For 2021, I am sure we are going to see the advent of powerful, yet efficient models especially for both vision and natural language processing. We have already seen progress with efficient transformer models like DistilBERT, Reformer and Performer. Deep Learning frameworks like TensorFlow are focusing on ML for mobile and IoT devices with TFLite and TF.js with edge and on-device computing being in-demand.

I also foresee more progress in areas pertaining to unsupervised and self-supervised learning in the field of deep learning with methodologies like SimCLR, SimSiam and SwAV which have achieved huge success in pre-training models to give a better performance during the adaptation phase. Last, but not the least, low-code automated machine learning platforms and responsible AI are two other areas to watch out for as we can definitely expect some interest advancements there.

Rosaria Silipo (@DMR_Rosaria) is Principal Data Scientist at KNIME.

In this strange year of 2020, given the uncertainty about the future, attention has focused on getting data science solutions ready to work and produce results: safe deployment, application monitoring, and secure solutions. This trend will probably continue in 2021.

Deployment remains the critical phase in a data science project, where all unnoticed mistakes from the previous steps resurface. So, in addition to the classic enterprise features, we are starting to feel the need for productionizing an application from within the training environment to avoid needless mistakes during the transfer.

Some focus in 2021 will also be on the interpretation of the data analysis process, especially in the life sciences via machine learning interpretability (MLI) or eXplainable AI (XAI) techniques for black-box models.

On a side note, I really suspect that if the COVID-isolation persists in many countries around the world, the number of books about machine learning and artificial intelligence will skyrocket.

Rachael Tatman (@rctatman) is Developer Advocate at Rasa working on natural language processing.

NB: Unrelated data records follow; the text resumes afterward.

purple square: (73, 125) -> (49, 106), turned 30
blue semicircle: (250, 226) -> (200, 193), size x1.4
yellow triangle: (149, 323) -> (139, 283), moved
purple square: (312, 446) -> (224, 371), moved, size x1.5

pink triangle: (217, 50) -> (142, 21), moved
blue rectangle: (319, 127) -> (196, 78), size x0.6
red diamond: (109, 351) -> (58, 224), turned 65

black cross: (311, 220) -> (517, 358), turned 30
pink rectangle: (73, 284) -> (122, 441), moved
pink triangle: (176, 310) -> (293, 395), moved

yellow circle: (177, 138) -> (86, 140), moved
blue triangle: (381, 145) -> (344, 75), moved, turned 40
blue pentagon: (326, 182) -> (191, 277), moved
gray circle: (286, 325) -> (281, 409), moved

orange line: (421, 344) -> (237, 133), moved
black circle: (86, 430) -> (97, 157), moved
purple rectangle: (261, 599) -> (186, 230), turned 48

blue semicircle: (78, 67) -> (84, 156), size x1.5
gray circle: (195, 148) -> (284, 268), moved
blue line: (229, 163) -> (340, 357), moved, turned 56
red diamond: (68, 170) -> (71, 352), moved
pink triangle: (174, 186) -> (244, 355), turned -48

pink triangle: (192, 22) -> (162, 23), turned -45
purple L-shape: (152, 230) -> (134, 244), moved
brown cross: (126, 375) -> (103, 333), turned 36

I know a lot of folks would probably consider GPT-3 to be a major new development in NLP this year, but I’d consider it a pretty straightforward extension of existing NLP methods on a scale that’s utterly impractical for the vast majority of NLP applications. What I personally find far more exciting is the growing trend of focusing on small, efficient models that still perform well. The first SustainNLP workshop ( is a great example of this. From a research perspective, I think finding ways to get really excellent model performance with limited data and compute resources is going to be a huge challenge in the field, but also really rewarding.

Daniel Tunkelang is an independent consultant specializing in search, discovery, and ML/AI.

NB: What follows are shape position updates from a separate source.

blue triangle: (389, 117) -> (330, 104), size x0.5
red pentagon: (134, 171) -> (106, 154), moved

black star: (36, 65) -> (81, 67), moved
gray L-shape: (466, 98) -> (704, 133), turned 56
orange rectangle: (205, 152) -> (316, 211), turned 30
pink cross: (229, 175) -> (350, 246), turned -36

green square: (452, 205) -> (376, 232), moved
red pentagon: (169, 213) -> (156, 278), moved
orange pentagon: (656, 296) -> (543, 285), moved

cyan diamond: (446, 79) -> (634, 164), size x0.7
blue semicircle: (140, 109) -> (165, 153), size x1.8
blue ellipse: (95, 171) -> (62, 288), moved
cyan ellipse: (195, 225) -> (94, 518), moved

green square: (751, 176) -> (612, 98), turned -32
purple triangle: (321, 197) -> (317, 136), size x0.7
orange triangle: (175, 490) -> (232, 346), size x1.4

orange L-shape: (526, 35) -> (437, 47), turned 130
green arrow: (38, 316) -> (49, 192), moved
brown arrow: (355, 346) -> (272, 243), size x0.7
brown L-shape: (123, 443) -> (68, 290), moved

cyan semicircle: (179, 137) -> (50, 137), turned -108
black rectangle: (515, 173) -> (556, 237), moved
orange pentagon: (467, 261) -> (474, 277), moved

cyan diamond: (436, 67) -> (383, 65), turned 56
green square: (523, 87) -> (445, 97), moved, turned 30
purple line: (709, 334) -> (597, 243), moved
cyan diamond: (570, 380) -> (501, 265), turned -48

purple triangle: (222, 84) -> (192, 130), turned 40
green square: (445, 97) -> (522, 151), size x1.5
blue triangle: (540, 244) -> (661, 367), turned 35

In 2020, AI has continued to improve incrementally. We’ve seen iterations on transformer-based models for natural language understanding and generation, the most notable being OpenAI’s GPT-3. Autonomous vehicles continue to be almost ready for mainstream use. More broadly, AI has moved from being a buzzword to a critical capability for companies in all industries.

Meanwhile, 2020 has been dominated by the Covid-19 pandemic. While AI has played a part in the fight against the virus, what’s been more interesting is how, because of the pandemic, most people working on or studying machine learning are doing so from home. If the mainstream acceptance of remote work and education persists after the pandemic — which seems likely — then we can look forward to two competing trends. On one hand, AI expertise will become truly global rather than tied to specific hubs. On the other hand, technology powerhouses will recruit talent globally, at the expense of smaller regional firms.

And yet, even as remote work drives the globalization of AI, the growing conflict between the United States and China splinters it. It seems likely that we will spend the next decade in an AI arms race.

ps. On November 30, the submission deadline for this post, DeepMind researchers announced that their AlphaFold system has solved the Critical Assessment of protein Structure Prediction (CASP) grand challenge by predicting protein folding grand challenge with revolutionary accuracy and speed. It’s too early to digest this announcement, but this may indeed turn out to be the biggest AI breakthrough of 2020.